Statistical analysis is an important tool in experimental research and is essential for the reliable interpretation of experimental results. It is essential that statistical design should be considered at the very beginning of a research project, not merely as an afterthought. For example if the sample size for an experiment only allows for an underpowered statistical analysis, then the interpretation of the experiment will have to be limited. An experiment cannot be reverse engineered to become more statically significant, although experiments can of course be repeated independently to account for biological variation (see section on technical versus biological replicates below). Statistical methods are tools applied to situations in which we encounter variability, noise and uncertainty. They help make more definitive scientific conclusions, and to make better use of available resources.
In this new EMBO Journal statistics series, I will introduce key concepts and best practices. The text will be short and conceptual in style, while the supplement will provide examples demonstrating the introduced concepts. I will use the free statistic software R (R Core Team, 2015) to illustrate examples, and readers can try the code on their own data.
In this first part, I will give some guidelines for initial study design and analysis of experiments. Subsequent columns will discuss specific statistical topics in more detail. Most of the issues touched upon in this first column are further discussed in the book of Ruxton and Colegrave (Ruxton & Colegrave, 2010), which includes many examples relevant to the analysis of experiments for biological researchers.
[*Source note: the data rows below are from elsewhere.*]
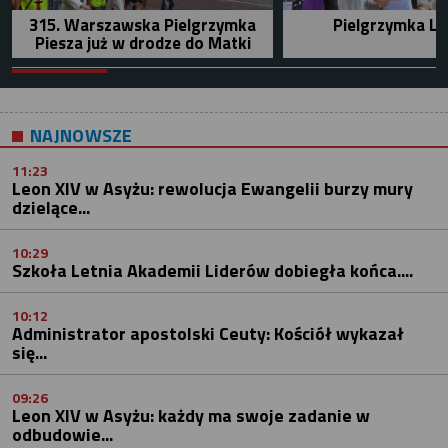
315. Warszawska Pielgrzymka
Pielgrzymka Le
Piesza już w drodze do Matki
NAJNOWSZE
11:23
Leon XIV w Asyżu: rewolucja Ewangelii burzy mury
dzielące...
10:29
Szkoła Letnia Akademii Liderów dobiegła końca....
10:12
Administrator apostolski Ceuty: Kościół wykazał
się...
09:26
Leon XIV w Asyżu: każdy ma swoje zadanie w
odbudowie...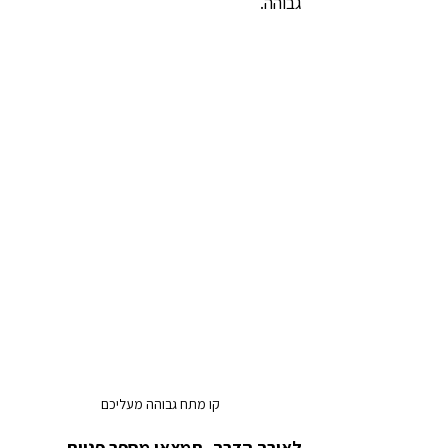
גבוהה.
קו מתח גבוהה מעליכם
לאורך הדרך, תמצאו מספר פניות 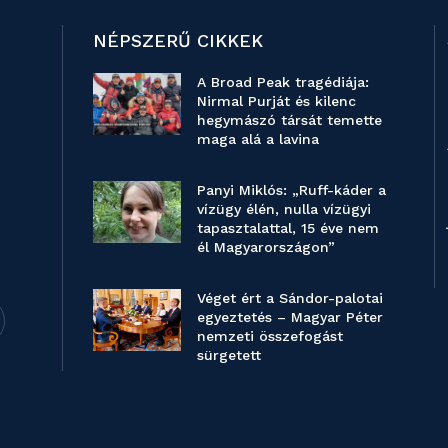
NÉPSZERŰ CIKKEK
A Broad Peak tragédiája:
Nirmal Purját és kilenc
hegymászó társát temette
maga alá a lavina
Panyi Miklós: „Ruff-káder a
vízügy élén, nulla vízügyi
tapasztalattal, 15 éve nem
él Magyarországon”
Véget ért a Sándor-palotai
egyeztetés – Magyar Péter
nemzeti összefogást
sürgetett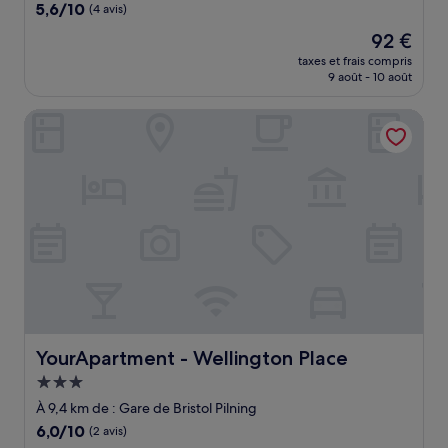
5.6
5,6/10
(4 avis)
sur
Le
92 €
10,
nouveau
(4 avis)
taxes et frais compris
prix
9 août - 10 août
est
de
YourApartment - Wellington Place
92 €
YourApartment - Wellington Place
YourApartment - Wellington Place
Hébergement
3.0 étoiles
À 9,4 km de : Gare de Bristol Pilning
6.0
6,0/10
(2 avis)
sur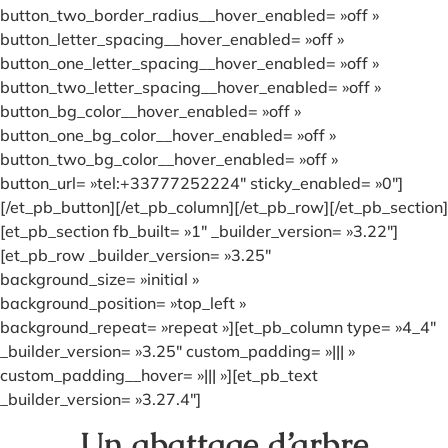
button_two_border_radius__hover_enabled= »off »
button_letter_spacing__hover_enabled= »off »
button_one_letter_spacing__hover_enabled= »off »
button_two_letter_spacing__hover_enabled= »off »
button_bg_color__hover_enabled= »off »
button_one_bg_color__hover_enabled= »off »
button_two_bg_color__hover_enabled= »off »
button_url= »tel:+33777252224″ sticky_enabled= »0″]
[/et_pb_button][/et_pb_column][/et_pb_row][/et_pb_section]
[et_pb_section fb_built= »1″ _builder_version= »3.22″]
[et_pb_row _builder_version= »3.25″
background_size= »initial »
background_position= »top_left »
background_repeat= »repeat »][et_pb_column type= »4_4″
_builder_version= »3.25″ custom_padding= »||| »
custom_padding__hover= »||| »][et_pb_text
_builder_version= »3.27.4″]
Un abattage d’arbre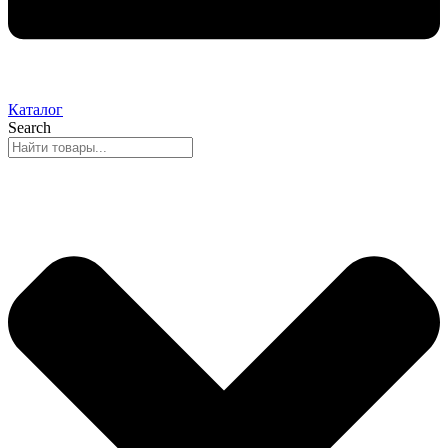
Каталог
Search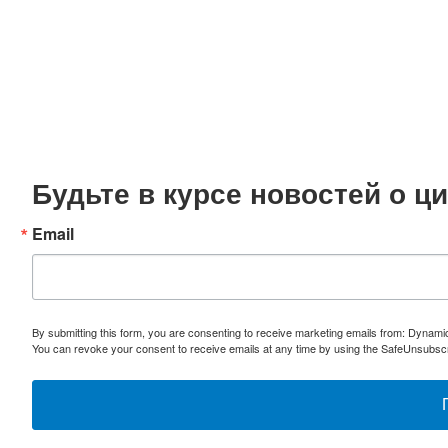
Будьте в курсе новостей о 
Email
By submitting this form, you are consenting to receive marketing emails from: Dynami
You can revoke your consent to receive emails at any time by using the SafeUnsubscri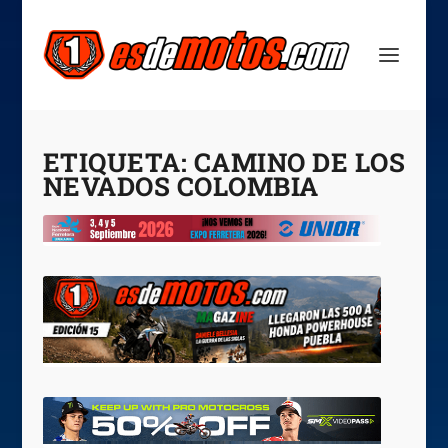
ETIQUETA:
CAMINO DE LOS
NEVADOS COLOMBIA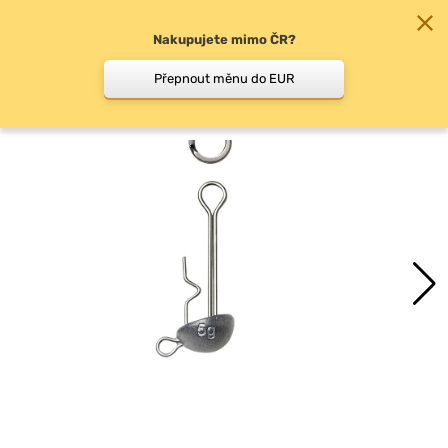
Nakupujete mimo ČR?
0
Přepnout měnu do EUR
Zavrtávací hlavičky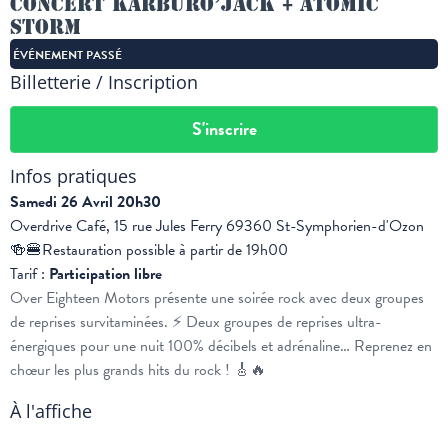
Concert Karburo’jack + Atomic
Storm
ÉVÉNEMENT PASSÉ
Billetterie / Inscription
S'inscrire
Infos pratiques
Samedi 26 Avril 20h30
Overdrive Café, 15 rue Jules Ferry 69360 St-Symphorien-d'Ozon
🍻🍔Restauration possible à partir de 19h00
Tarif :
Participation libre
Over Eighteen Motors présente une soirée rock avec deux groupes
de reprises survitaminées. ⚡ Deux groupes de reprises ultra-
énergiques pour une nuit 100% décibels et adrénaline… Reprenez en
chœur les plus grands hits du rock ! 🎸🔥
À l'affiche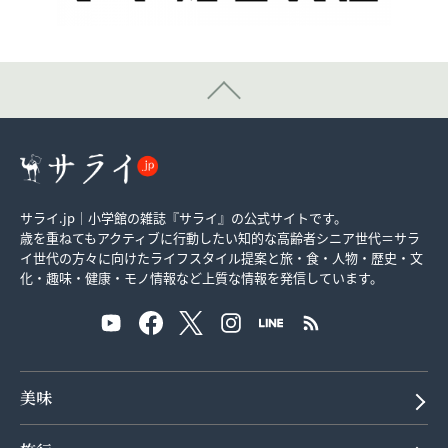
サライ.jp｜小学館の雑誌『サライ』の公式サイトです。
歳を重ねてもアクティブに行動したい知的な高齢者シニア世代＝サラ
イ世代の方々に向けたライフスタイル提案と旅・食・人物・歴史・文
化・趣味・健康・モノ情報など上質な情報を発信しています。
美味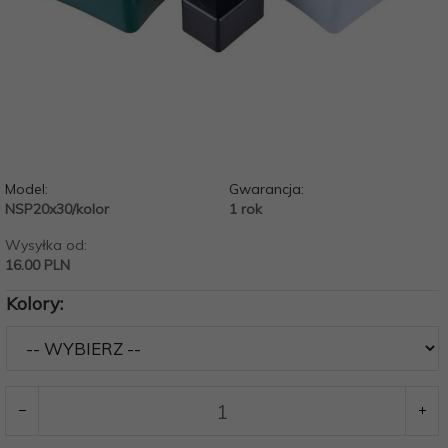
Model:
Gwarancja:
NSP20x30/kolor
1 rok
Wysyłka od:
16.00 PLN
Kolory: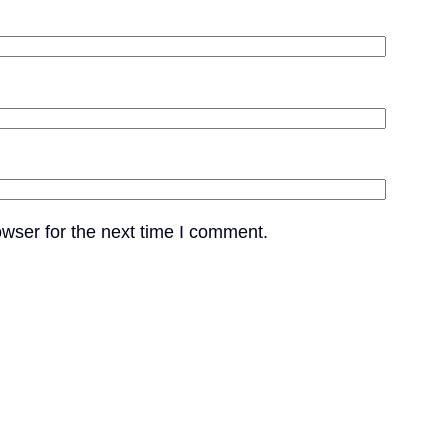
wser for the next time I comment.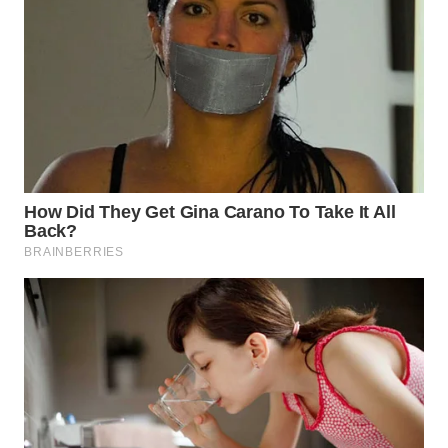
WN
SUMEDANG
WN
CIANJUR
WN
KEPULAUAN
SERIBU
WN
TANGERANG
WN
BINJAI
WN
CIREBON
Guidelines and terms for the design and analysis of experiments
Experiment versus study
The terms experiment and study are sometimes used interchangeably, but they represent different concepts. In an experiment, one uses highly controlled conditions to look at a (model) system, performs specific well‐designed interventions at controlled times and intensities, and has an efficient assay to measure the effect of interest. You control the “experimental units” (such as cells, mice, and genotypes) and plan which experiments to perform and when. This allows for a stringent control over experimental variables and to draw very specific conclusions. However, this comes with the inherent risk of exerting too tight control—for example, the model system may not be relevant and therefore not support the hypothesis you are testing, or the controlled conditions might not be exactly the right ones.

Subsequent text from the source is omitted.